Ja und nein. Weil es die virtuelle Welt, die wir als was Neues behaupten, schon viel länger gibt. Vielleicht nicht digital, aber auf jeden Fall in unseren Träumen, in unseren Sehnsüchten ist sie immer vorhanden gewesen.
Macht es einen Unterschied, ob ein Regisseur aus Mitteleuropa oder aus Nordeuropa kommt?
Ja. Ich glaube, dass wir verschiedene kulturelle Prägungen haben und das ist auch der Grund, warum wir so neugierig sind darauf mit Regisseuren aus anderen Nationen zu arbeiten. Weil da immer wieder neue Impulse kommen, mit anderen kulturellen Bildern, als den, mit denen wir groß geworden sind. Wir haben zuletzt einen ägyptischen Bühnenbildner am Haus gehabt, der eine ganz andere Bilderwelt mit sich herumträgt oder auch französische, holländische und italienische Regisseure, die mit ganz anderen Ästhetiken aufgewachsen sind und anderen Phantasien. Aber es bleibt Theater, weil wir alle gemeinsam auch Homer haben, Shakespeare haben und vielleicht auch Ibsen.

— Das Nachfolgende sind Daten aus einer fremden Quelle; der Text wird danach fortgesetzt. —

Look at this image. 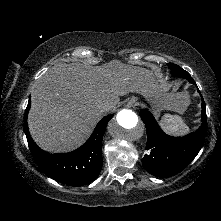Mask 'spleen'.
<instances>
[{"mask_svg": "<svg viewBox=\"0 0 221 221\" xmlns=\"http://www.w3.org/2000/svg\"><path fill=\"white\" fill-rule=\"evenodd\" d=\"M160 125L166 132L175 135H184L189 130L186 123L177 115L165 114L160 120Z\"/></svg>", "mask_w": 221, "mask_h": 221, "instance_id": "1", "label": "spleen"}]
</instances>
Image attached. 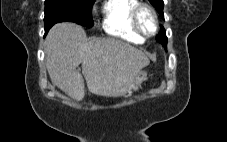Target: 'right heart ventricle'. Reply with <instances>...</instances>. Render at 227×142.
<instances>
[{
    "instance_id": "right-heart-ventricle-1",
    "label": "right heart ventricle",
    "mask_w": 227,
    "mask_h": 142,
    "mask_svg": "<svg viewBox=\"0 0 227 142\" xmlns=\"http://www.w3.org/2000/svg\"><path fill=\"white\" fill-rule=\"evenodd\" d=\"M138 0H105L101 5V26L110 36L130 43L141 44L144 38L136 32L132 23V12Z\"/></svg>"
}]
</instances>
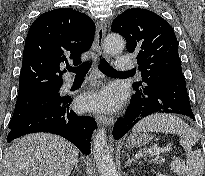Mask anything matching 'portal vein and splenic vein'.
<instances>
[{
    "instance_id": "portal-vein-and-splenic-vein-1",
    "label": "portal vein and splenic vein",
    "mask_w": 205,
    "mask_h": 176,
    "mask_svg": "<svg viewBox=\"0 0 205 176\" xmlns=\"http://www.w3.org/2000/svg\"><path fill=\"white\" fill-rule=\"evenodd\" d=\"M172 151V149L170 147H166V148H154V149H150L147 151V154H149V156H157L162 152H170Z\"/></svg>"
}]
</instances>
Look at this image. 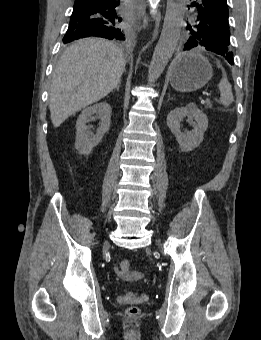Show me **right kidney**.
I'll list each match as a JSON object with an SVG mask.
<instances>
[{
  "instance_id": "ca27d5eb",
  "label": "right kidney",
  "mask_w": 261,
  "mask_h": 340,
  "mask_svg": "<svg viewBox=\"0 0 261 340\" xmlns=\"http://www.w3.org/2000/svg\"><path fill=\"white\" fill-rule=\"evenodd\" d=\"M111 113V106L106 102L95 104L82 111L76 122L75 140V148L80 154L89 155L92 149L100 143L110 128ZM93 115H97L101 120L96 134L91 132V126L86 125Z\"/></svg>"
}]
</instances>
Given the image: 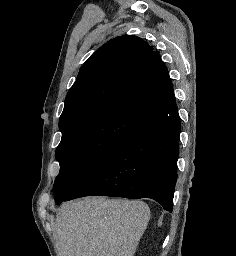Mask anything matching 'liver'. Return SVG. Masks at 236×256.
Returning <instances> with one entry per match:
<instances>
[{
    "label": "liver",
    "instance_id": "obj_1",
    "mask_svg": "<svg viewBox=\"0 0 236 256\" xmlns=\"http://www.w3.org/2000/svg\"><path fill=\"white\" fill-rule=\"evenodd\" d=\"M149 220L140 200L93 196L62 204L54 224L57 256H134Z\"/></svg>",
    "mask_w": 236,
    "mask_h": 256
}]
</instances>
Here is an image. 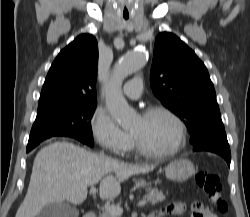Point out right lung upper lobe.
<instances>
[{
	"mask_svg": "<svg viewBox=\"0 0 250 217\" xmlns=\"http://www.w3.org/2000/svg\"><path fill=\"white\" fill-rule=\"evenodd\" d=\"M98 45L82 34L65 47L52 63L45 79L38 112L96 102Z\"/></svg>",
	"mask_w": 250,
	"mask_h": 217,
	"instance_id": "cb5924a9",
	"label": "right lung upper lobe"
}]
</instances>
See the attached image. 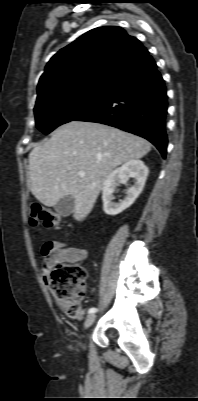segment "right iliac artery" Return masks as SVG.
Listing matches in <instances>:
<instances>
[{"label": "right iliac artery", "instance_id": "1", "mask_svg": "<svg viewBox=\"0 0 198 401\" xmlns=\"http://www.w3.org/2000/svg\"><path fill=\"white\" fill-rule=\"evenodd\" d=\"M97 311L96 308L92 307L88 310V313H95Z\"/></svg>", "mask_w": 198, "mask_h": 401}]
</instances>
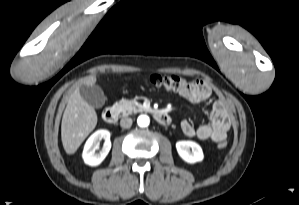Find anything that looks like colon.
Returning <instances> with one entry per match:
<instances>
[{"mask_svg":"<svg viewBox=\"0 0 299 205\" xmlns=\"http://www.w3.org/2000/svg\"><path fill=\"white\" fill-rule=\"evenodd\" d=\"M149 83L158 89H165L168 91H181L188 88L192 81L179 75H159L154 74L149 77ZM218 148L223 149L227 146L226 140L218 142Z\"/></svg>","mask_w":299,"mask_h":205,"instance_id":"5ec220e1","label":"colon"}]
</instances>
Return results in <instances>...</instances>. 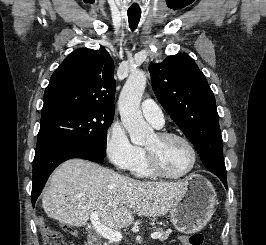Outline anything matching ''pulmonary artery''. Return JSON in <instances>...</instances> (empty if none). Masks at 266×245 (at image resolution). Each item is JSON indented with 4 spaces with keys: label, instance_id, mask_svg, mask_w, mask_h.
<instances>
[{
    "label": "pulmonary artery",
    "instance_id": "e3ab8cb5",
    "mask_svg": "<svg viewBox=\"0 0 266 245\" xmlns=\"http://www.w3.org/2000/svg\"><path fill=\"white\" fill-rule=\"evenodd\" d=\"M153 100H142L141 111L143 116L155 126H161L164 122V116L161 108L154 104Z\"/></svg>",
    "mask_w": 266,
    "mask_h": 245
}]
</instances>
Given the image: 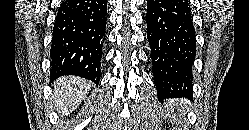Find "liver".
<instances>
[{
  "label": "liver",
  "instance_id": "6515ba94",
  "mask_svg": "<svg viewBox=\"0 0 249 130\" xmlns=\"http://www.w3.org/2000/svg\"><path fill=\"white\" fill-rule=\"evenodd\" d=\"M91 84L78 77H62L54 83V109L63 116L75 110L86 97Z\"/></svg>",
  "mask_w": 249,
  "mask_h": 130
}]
</instances>
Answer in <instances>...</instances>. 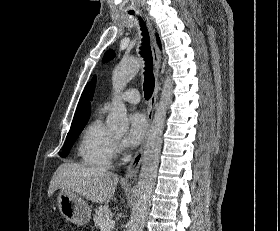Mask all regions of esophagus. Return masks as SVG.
<instances>
[{
	"label": "esophagus",
	"instance_id": "34e87169",
	"mask_svg": "<svg viewBox=\"0 0 280 231\" xmlns=\"http://www.w3.org/2000/svg\"><path fill=\"white\" fill-rule=\"evenodd\" d=\"M145 18L150 33V42H151V50H152L153 65H154V76H155V88L148 105V113H147L148 130H149L151 126L153 114L157 106L156 100H157L158 92L160 90V82L158 79V74L161 67V52L156 42V29L152 23L151 17L146 12H145ZM145 145H146V136L126 170L124 181L132 180L137 176V173L139 171L143 159Z\"/></svg>",
	"mask_w": 280,
	"mask_h": 231
}]
</instances>
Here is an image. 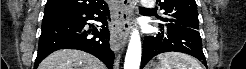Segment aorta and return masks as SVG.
<instances>
[{
    "instance_id": "aorta-1",
    "label": "aorta",
    "mask_w": 246,
    "mask_h": 69,
    "mask_svg": "<svg viewBox=\"0 0 246 69\" xmlns=\"http://www.w3.org/2000/svg\"><path fill=\"white\" fill-rule=\"evenodd\" d=\"M141 39L138 30L134 29L128 45L124 69H139L141 63Z\"/></svg>"
}]
</instances>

So unterschiedlich die kulturellen Wurzeln sind, so gemeinsam ist die Theaterwelt dann doch. Das ist wie in der Musik. Diese Weltmusik ist spannend, durch die verschiedenen Genres, die es gibt, aber trotzdem: ein A ist ein A – darauf können wir uns einigen.
Aber Peer Gynt sitzt den Skandinaviern tiefer in der Seele?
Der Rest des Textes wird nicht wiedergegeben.